One major challenge in the data pipeline is to reliably test the pipeline codes.
This is because the outcome of the logic is tightly coupled with data.
One way to overcome this is to use immutable data to test the pipeline.
Obviously, this requires a good knowledge of the application and how well the data matches business requirements.
This also requires some set-ups to enable the developer to focus on building the application logic.
In this blog-post, we will discuss a pluggable approach, that provides a testing environment based on locally stored files.
Enabling developers to follow test-driven development, identify early bugs, and release the code via CICD based on the test outcome.
We will use Apache PySpark for developing our pipeline. Pytest will be used for test environment preparation and testing code.
Follow along code is available at https://github.com/soyelherein/pyspark-cicd-template
Let’s consider we have a pipeline that consumes the “pageviews” file and merges it into the final target table.
page_view | created_date | last_active | |
---|---|---|---|
james@example.com | 10 | 2020-01-01 | 2020-07-04 |
mary@example.com | 100 | 2020-02-04 | 2020-02-04 |
john@example.com | 1 | 2020-03-04 | 2020-06-04 |
email,pages |
---|
james@example.com,home |
james@example.com,about |
patricia@example.com,home |
page_view | created_date | last_active | |
---|---|---|---|
james@example.com | 12 | 2020-01-01 | 2020-07-21 |
mary@example.com | 100 | 2020-02-04 | 2020-02-04 |
john@example.com | 1 | 2020-03-04 | 2020-06-04 |
patricia@example.com | 1 | 2020-07-21 | 2020-07-01 |
There are typically five major sections in the pipeline code.

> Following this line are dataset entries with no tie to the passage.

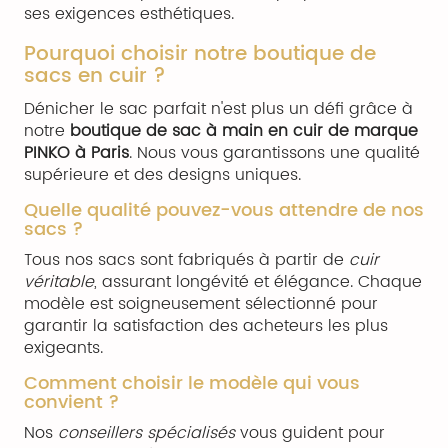
ses exigences esthétiques.
Pourquoi choisir notre boutique de
sacs en cuir ?
Dénicher le sac parfait n'est plus un défi grâce à
notre
boutique de sac à main en cuir de marque
PINKO à Paris
. Nous vous garantissons une qualité
supérieure et des designs uniques.
Quelle qualité pouvez-vous attendre de nos
sacs ?
Tous nos sacs sont fabriqués à partir de
cuir
véritable
, assurant longévité et élégance. Chaque
modèle est soigneusement sélectionné pour
garantir la satisfaction des acheteurs les plus
exigeants.
Comment choisir le modèle qui vous
convient ?
Nos
conseillers spécialisés
vous guident pour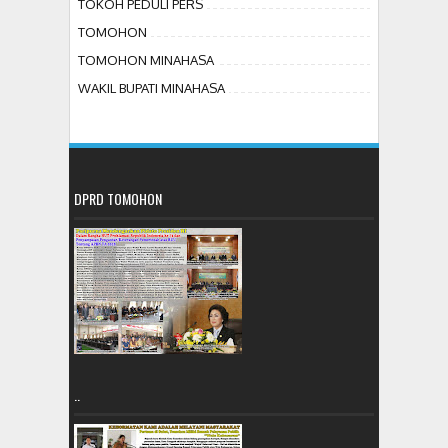
TOKOH PEDULI PERS
TOMOHON
TOMOHON MINAHASA
WAKIL BUPATI MINAHASA
DPRD TOMOHON
..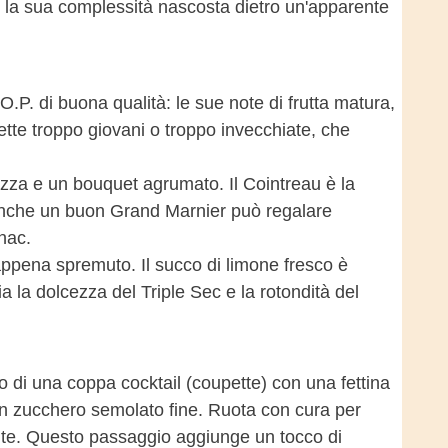
on la sua complessità nascosta dietro un'apparente
O.P. di buona qualità: le sue note di frutta matura,
ette troppo giovani o troppo invecchiate, che
cezza e un bouquet agrumato. Il Cointreau è la
a anche un buon Grand Marnier può regalare
nac.
pena spremuto. Il succo di limone fresco è
cia la dolcezza del Triple Sec e la rotondità del
o di una coppa cocktail (coupette) con una fettina
con zucchero semolato fine. Ruota con cura per
nte. Questo passaggio aggiunge un tocco di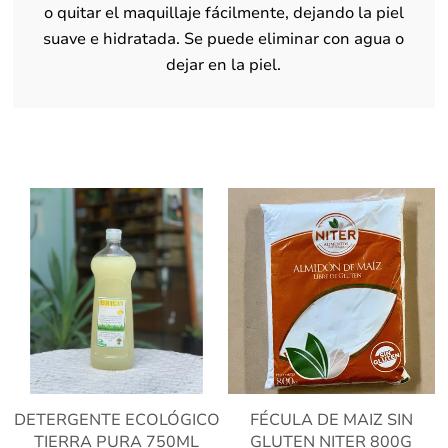
o quitar el maquillaje fácilmente, dejando la piel
suave e hidratada. Se puede eliminar con agua o
dejar en la piel.
DETERGENTE ECOLÓGICO
FÉCULA DE MAIZ SIN
TIERRA PURA 750ML
GLUTEN NITER 800G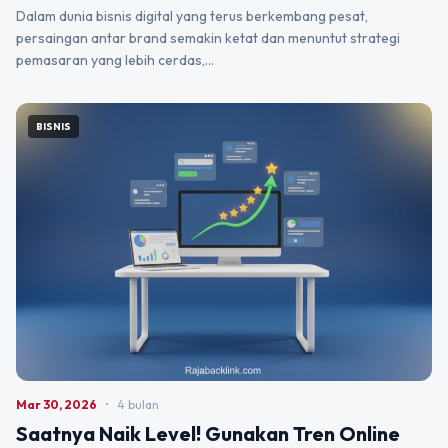
Dalam dunia bisnis digital yang terus berkembang pesat,
persaingan antar brand semakin ketat dan menuntut strategi
pemasaran yang lebih cerdas,…
BISNIS
Mar 30, 2026
•
4 bulan
Saatnya Naik Level! Gunakan Tren Online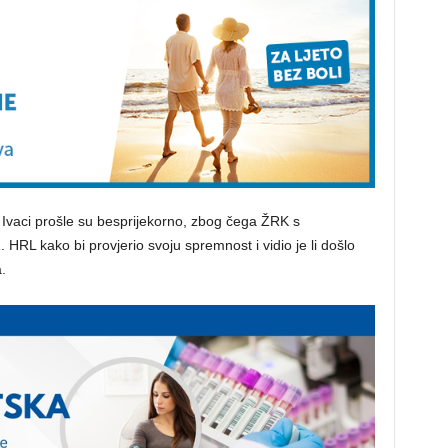
Ivaci prošle su besprijekorno, zbog čega ŽRK s
HRL kako bi provjerio svoju spremnost i vidio je li došlo
.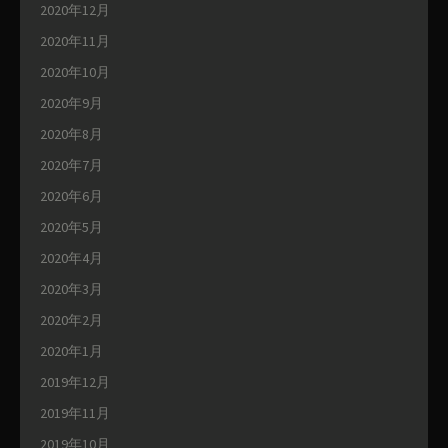
2020年12月
2020年11月
2020年10月
2020年9月
2020年8月
2020年7月
2020年6月
2020年5月
2020年4月
2020年3月
2020年2月
2020年1月
2019年12月
2019年11月
2019年10月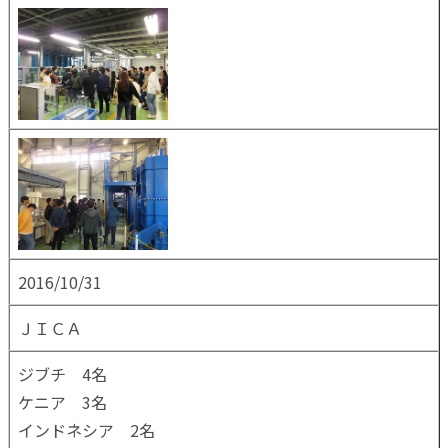
2016/10/31
ＪＩＣＡ
ジブチ 4名
ケニア 3名
インドネシア 2名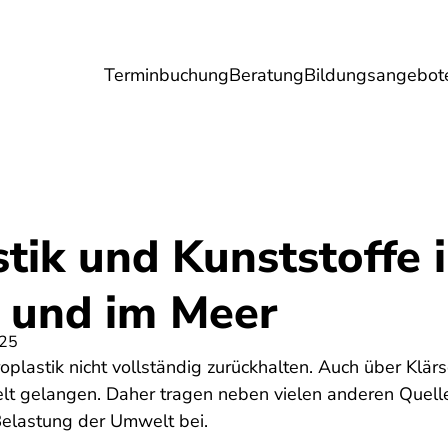
Terminbuchung
Beratung
Bildungsangebot
Umwelt
Gesundheit
Energie
Reis
tik und Kunststoffe 
 und im Meer
025
oplastik nicht vollständig zurückhalten. Auch über Klä
elt gelangen. Daher tragen neben vielen anderen Quell
elastung der Umwelt bei.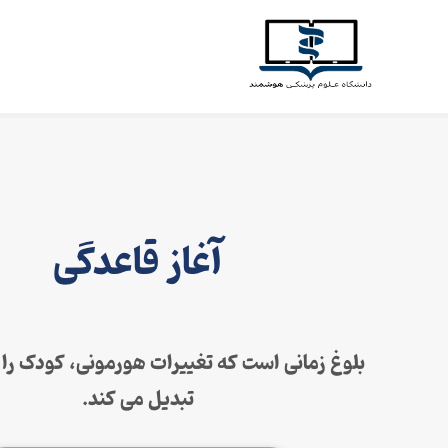
آغاز قاعدگی
بلوغ زمانی است که تغییرات هورمونی، کودک را 
تبدیل می کند.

Extract — Reads the incremental file and historical data from the table and return 2 Dataframes
Transform — Calculates the metrics based on incremental and historical DataFrames and return a final DataFrame
Load — Writes the data into the final output path
Run — Does the integration between ETL process. It is exposed to the job submitter module. It accepts the spark session, job configurations, and a logger object to execute the pipeline.
configs and ddl — We will take out the static configurations and place them in a JSON file (configs/config.json) so that it can be overwritten as per the test config.
Given that we have structured our ETL jobs in testable modules. Last thing is to take out the spark environment management before jumping into tests.
As it becomes tedious and impractical to test and debug spark-jobs by sending them to a cluster (spark-submit) and teams can become Sherlock Holmes — investigating clues in stack-traces on what could have gone wrong.
pipenv — To avoid the lifeless scenarios we might encounter, we can create an isolated environment (say thanks to pipenv) to initiate a Pyspark session whereas:
all development and production dependencies are described in the Pipfile
pipenv helps us managing project dependencies and Python environments (i.e. virtual environments)
convenient with dependencies management on an ad-hoc basis just with pip install pipenv --dev
dependencies.job_submitter — Since a data application can have numerous upstream and downstream pipelines, it makes sense to take the spark environment management and other common tasks into a shared entry point so that the applications can focus only on their business logic.
This submitter module takes the job name as an argument and executes the functionality defined in it. The pipeline itself has to expose a run method(discussed in the Decouple Application section) that is the entry point for the ETL.
This standalone module is entrusted with starting and stopping spark sessions,
parsing the configuration files containing static variables(configs/config.json or mentioned otherwise),
and any dynamic command-line arguments then executing the requested pipeline for all pipelines.
Please head back to the Github repo for the details.
With this submitter module, the command to submit the pipeline becomes:
$SPARK_HOME/bin/spark-submit \ --py-files dependencies/job_submitter.py, jobs/pipeline_wo_modules.py \ dependencies/job_submitter.py --job pipeline_wo_modules
conftest — We have used Pytest style tests for our pipeline along with leveraging a few features (i.e. mock, patch) from unittest.
This file does the heavy lifting of setting up jobs for tests i.e. providing test sparkSession and mocks creating the tables and DataFrames locally from the CSV files. The mapping is defined in the testbed.json file.
This config is pretty self-explanatory. We have defined the DataFrame and table details under the “data” key.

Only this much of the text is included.